La evaluación del pensamiento, va de la mano de la evaluación del lenguaje.  primero examinar el curso del pensamiento, es decir, cómo piensa el paciente para luego determinar el contenido del pensamiento, es decir, lo que piensa el paciente.

En la evaluación del pensamiento, se pueden describir las mismas características que se evaluan en el lenguaje. Por ejemplo, si la velocidad del mismo está acelerada hablamos de taquipsiquia y si está disminuida, de bradipsiquia. Cuando el paciente da muchos detalles y rodeos alrededor de una idea, se denomina circunstancialidad pero cuando solo toca superficialmente el tema preguntado y no responde la pregunta, se denomina tangencialidad. Cuando hay un aumento en la producción del pensamiento con alteraciones en las asociaciones entre una idea y otra como pasa frecuentemente en los pacientes con manía, se denomina fuga de ideas y cuando esta fuga de ideas es incoherente, se denomina ensalada de palabras.

Cuando vamos a evaluar el contenido del pensamiento, estamos buscando principalmente tres tipos de ideas: las obsesivas, las sobrevaloradas y las delirantes, para ampliar esta información y otros temas esenciales en salud mental puedes realizar nuestro curso psiquiatría para personal salud.

Memoria

Se puede evaluar en un paciente la memoria reciente, la de trabajo y la remota, la memoria de trabajo se encarga de mantener activos los recuerdos que necesitamos para realizar una determinada tarea, como conducir o recordar la fecha de nacimiento o mi número de teléfono. Es limitada pero activa, pues puede modificar la información guardada. Finalmente la memoria remota hace referencia a la capacidad de evocar recuerdos antiguos. Cuando hay ausencia de un recuerdo se denomina amnesia, la cual puede ser anterógrada cuando se altera principalmente la memoria reciente o retrógrada en la que se altera principalmente la memoria remota. Las alteraciones de la memoria son frecuentes como secuelas neuropsiquiátricas posteriores a traumas cráneo encefálicos, epilepsias, demencias como Alzheimer, demencia fronto temporal y por alcohol, entre otras patologías.

Inteligencia

Se requiere una medición mediante pruebas neuropsicológicas que asignen un valor al cociente intelectual y poder clasificar la discapacidad entre limítrofe, leve, moderada, grave o profunda, sin embargo el entrevistador puede inferir algún grado de discapacidad cognitiva luego de analizar la autonomía del paciente, su capacidad de aprendizaje y desempeño en las actividades básicas e instrumentales, además de los antecedentes específicos del paciente. En discapacidad cognitiva son frecuentes los antecedentes de sufrimiento fetal durante el embarazo, complicaciones en el parto que hayan llevado a hipoxia, infecciones de sistema nervioso central o traumas cráneo encefálicos graves.

Juicio y raciocinio

En el examen mental el juicio y raciocinio depende que el paciente pueda tomar decisiones sobre su tratamiento o si lo debe hacer un familiar.
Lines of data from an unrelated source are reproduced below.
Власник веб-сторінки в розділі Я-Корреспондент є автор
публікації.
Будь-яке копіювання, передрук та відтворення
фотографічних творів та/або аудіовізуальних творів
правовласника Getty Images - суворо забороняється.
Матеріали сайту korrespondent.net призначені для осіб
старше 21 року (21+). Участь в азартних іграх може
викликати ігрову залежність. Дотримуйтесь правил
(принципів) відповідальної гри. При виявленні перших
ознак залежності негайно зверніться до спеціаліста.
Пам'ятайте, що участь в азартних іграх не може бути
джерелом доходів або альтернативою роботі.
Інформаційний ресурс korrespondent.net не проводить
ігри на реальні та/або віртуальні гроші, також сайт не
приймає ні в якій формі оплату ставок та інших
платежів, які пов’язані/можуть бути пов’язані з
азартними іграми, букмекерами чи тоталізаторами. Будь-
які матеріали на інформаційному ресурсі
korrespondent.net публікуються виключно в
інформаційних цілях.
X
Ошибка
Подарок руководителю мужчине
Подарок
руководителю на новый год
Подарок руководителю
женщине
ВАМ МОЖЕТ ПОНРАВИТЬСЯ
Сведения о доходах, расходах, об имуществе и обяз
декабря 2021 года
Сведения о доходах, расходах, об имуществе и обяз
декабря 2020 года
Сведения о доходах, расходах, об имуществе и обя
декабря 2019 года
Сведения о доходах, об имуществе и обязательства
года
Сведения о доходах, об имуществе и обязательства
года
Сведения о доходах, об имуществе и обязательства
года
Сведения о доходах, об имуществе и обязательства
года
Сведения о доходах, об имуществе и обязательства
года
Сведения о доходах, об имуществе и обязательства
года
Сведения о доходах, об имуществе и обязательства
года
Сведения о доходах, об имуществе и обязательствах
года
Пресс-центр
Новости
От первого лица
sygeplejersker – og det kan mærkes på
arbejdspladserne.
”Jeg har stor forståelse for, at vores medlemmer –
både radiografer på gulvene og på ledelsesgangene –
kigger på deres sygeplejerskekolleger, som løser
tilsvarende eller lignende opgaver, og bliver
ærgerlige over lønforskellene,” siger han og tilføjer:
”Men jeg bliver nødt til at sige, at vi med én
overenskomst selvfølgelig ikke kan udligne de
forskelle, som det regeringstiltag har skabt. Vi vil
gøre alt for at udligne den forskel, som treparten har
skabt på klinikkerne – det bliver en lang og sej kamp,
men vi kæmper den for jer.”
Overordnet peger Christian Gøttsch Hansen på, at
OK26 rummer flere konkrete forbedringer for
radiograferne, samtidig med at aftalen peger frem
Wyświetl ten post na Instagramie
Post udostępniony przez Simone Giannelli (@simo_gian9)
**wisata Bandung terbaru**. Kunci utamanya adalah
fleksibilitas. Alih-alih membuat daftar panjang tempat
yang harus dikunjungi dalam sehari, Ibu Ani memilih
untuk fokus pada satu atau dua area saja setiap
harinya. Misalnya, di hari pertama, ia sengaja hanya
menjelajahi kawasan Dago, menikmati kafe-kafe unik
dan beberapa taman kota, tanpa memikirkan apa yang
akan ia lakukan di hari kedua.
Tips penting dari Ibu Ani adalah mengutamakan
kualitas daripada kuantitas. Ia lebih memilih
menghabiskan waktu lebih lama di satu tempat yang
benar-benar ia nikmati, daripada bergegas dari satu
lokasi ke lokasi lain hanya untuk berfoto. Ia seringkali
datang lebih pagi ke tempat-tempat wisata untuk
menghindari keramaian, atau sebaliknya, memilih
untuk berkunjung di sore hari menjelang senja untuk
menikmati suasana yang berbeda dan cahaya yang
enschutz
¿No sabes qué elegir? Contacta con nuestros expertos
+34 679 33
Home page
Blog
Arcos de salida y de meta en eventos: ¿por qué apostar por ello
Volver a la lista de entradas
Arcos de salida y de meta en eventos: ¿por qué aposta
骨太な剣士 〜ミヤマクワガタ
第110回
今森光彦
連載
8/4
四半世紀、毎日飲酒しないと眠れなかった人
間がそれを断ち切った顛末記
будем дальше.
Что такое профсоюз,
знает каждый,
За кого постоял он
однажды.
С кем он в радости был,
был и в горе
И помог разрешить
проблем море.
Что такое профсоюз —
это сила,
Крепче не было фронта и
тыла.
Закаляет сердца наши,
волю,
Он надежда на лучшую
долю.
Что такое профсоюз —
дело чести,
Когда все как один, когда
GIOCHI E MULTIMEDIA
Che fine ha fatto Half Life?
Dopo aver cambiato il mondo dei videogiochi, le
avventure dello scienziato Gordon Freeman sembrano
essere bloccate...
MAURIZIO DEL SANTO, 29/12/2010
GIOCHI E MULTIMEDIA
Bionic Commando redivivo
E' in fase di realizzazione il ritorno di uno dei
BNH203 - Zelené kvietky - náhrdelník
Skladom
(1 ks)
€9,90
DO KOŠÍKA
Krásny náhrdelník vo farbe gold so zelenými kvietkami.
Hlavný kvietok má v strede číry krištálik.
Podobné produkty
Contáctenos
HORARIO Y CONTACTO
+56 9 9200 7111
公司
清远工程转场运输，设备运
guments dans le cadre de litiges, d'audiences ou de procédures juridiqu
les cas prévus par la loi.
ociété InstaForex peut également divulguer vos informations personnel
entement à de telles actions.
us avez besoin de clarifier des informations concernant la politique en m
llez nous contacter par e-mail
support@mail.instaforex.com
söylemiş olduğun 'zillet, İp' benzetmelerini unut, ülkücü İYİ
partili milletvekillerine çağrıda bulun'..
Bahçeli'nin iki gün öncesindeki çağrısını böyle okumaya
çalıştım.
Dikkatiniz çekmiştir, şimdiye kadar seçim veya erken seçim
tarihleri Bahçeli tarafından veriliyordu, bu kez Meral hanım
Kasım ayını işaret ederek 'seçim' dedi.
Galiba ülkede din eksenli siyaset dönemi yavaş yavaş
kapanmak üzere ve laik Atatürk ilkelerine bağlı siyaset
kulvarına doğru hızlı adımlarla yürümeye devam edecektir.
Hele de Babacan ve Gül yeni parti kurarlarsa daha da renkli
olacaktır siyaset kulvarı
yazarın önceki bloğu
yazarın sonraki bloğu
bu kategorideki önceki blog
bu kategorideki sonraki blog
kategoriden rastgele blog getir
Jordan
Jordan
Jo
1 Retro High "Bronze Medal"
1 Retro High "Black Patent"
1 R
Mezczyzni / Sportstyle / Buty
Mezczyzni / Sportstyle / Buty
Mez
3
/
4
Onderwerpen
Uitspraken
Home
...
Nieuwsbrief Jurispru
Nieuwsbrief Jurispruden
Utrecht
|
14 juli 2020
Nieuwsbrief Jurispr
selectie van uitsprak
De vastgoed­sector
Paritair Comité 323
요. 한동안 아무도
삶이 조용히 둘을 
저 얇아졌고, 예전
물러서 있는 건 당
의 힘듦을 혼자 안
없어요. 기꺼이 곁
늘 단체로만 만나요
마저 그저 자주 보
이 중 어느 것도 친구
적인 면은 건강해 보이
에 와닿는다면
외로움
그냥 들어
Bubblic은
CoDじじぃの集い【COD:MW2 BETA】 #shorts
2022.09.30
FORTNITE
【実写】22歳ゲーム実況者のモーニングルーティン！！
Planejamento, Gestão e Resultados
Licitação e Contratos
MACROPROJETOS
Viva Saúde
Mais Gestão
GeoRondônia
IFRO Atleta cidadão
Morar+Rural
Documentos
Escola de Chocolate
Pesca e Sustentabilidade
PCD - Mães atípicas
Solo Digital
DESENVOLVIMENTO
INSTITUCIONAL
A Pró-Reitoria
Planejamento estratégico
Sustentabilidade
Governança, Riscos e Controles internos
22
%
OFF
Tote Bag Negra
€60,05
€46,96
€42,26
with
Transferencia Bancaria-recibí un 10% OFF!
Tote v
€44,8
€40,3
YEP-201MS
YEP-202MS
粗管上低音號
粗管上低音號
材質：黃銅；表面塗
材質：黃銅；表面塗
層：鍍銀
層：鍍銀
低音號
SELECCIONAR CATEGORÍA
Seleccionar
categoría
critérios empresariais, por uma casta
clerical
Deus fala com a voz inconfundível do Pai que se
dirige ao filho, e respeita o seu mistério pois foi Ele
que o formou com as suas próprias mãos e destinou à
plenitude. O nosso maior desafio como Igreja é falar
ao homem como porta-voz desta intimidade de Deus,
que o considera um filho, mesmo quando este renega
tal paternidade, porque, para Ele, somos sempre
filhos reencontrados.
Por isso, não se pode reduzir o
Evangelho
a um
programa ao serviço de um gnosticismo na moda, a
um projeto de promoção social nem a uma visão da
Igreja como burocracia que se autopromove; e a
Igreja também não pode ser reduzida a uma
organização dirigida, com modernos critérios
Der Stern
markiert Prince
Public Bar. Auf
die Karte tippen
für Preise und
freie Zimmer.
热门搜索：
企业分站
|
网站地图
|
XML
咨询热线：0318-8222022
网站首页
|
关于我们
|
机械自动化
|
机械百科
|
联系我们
El juicio es la capacidad de entender una situación, analizar sus variables y tomar la decisión correcta respecto a la misma, por ende las alteraciones en el estado de alerta, orientación, atención, pensamiento, memoria e inteligencia afectan el juicio del paciente. En psiquiatría un paciente con diagnóstico de delirium, psicosis, alguna demencia, depresión grave con ideación suicida o bajo efectos de sustancias psicoactivas tiene la capacidad de juicio alterada.

Introspección y prospección

Como último paso del examen mental veremos la introspección y prospección. La introspección la podemos definir como la conciencia que tiene el paciente sobre su estado, sus síntomas y su enfermedad si ya ha sido diagnosticado.  La prospección hace referencia a la capacidad del paciente para determinar las acciones a futuro respecto a su condición clínica y la planeación, como necesidad de hospitalización, adherencia al tratamiento y seguimiento por parte de su médico.